### INSTRUCTIONS TO FOLLOW
Give the data again exactly, without its images.

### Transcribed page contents
_____
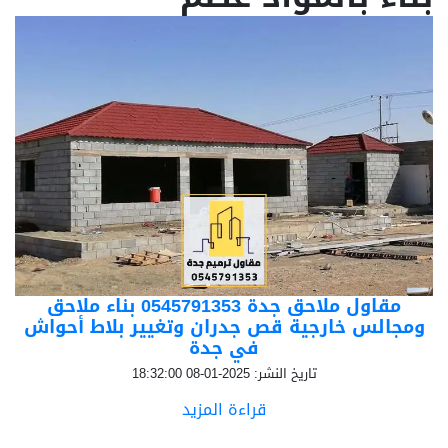
مقاول ملاحق جدة 0545791353 بناء ملاحق
ومجالس خارجية قص جدران وتغيير بلاط أحواش
في جدة
تاريخ النشر: 2025-01-08 18:32:00
قراءة المزيد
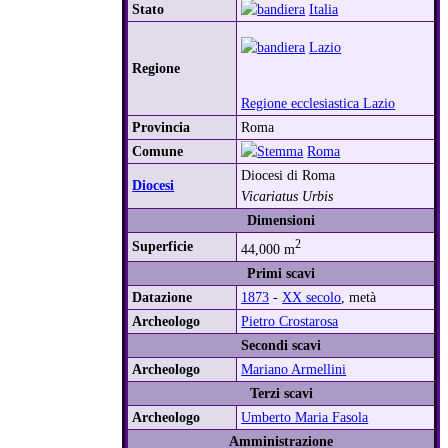
Stato
Italia
Lazio
Regione
Regione ecclesiastica Lazio
Provincia
Roma
Comune
Roma
Diocesi di Roma
Diocesi
Vicariatus Urbis
Dimensioni
Superficie
2
44,000 m
Primi scavi
Datazione
1873
-
XX secolo
, metà
Archeologo
Pietro Crostarosa
Secondi scavi
Archeologo
Mariano Armellini
Terzi scavi
Archeologo
Umberto Maria Fasola
Amministrazione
_____
### TASK RESPONSE
مقاول ملاحق جدة 0545791353 بناء ملاحق
ومجالس خارجية قص جدران وتغيير بلاط أحواش
في جدة
تاريخ النشر: 2025-01-08 18:32:00
قراءة المزيد
Stato
Italia
Lazio
Regione
Regione ecclesiastica Lazio
Provincia
Roma
Comune
Roma
Diocesi di Roma
Diocesi
Vicariatus Urbis
Dimensioni
Superficie
2
44,000 m
Primi scavi
Datazione
1873
-
XX secolo
, metà
Archeologo
Pietro Crostarosa
Secondi scavi
Archeologo
Mariano Armellini
Terzi scavi
Archeologo
Umberto Maria Fasola
Amministrazione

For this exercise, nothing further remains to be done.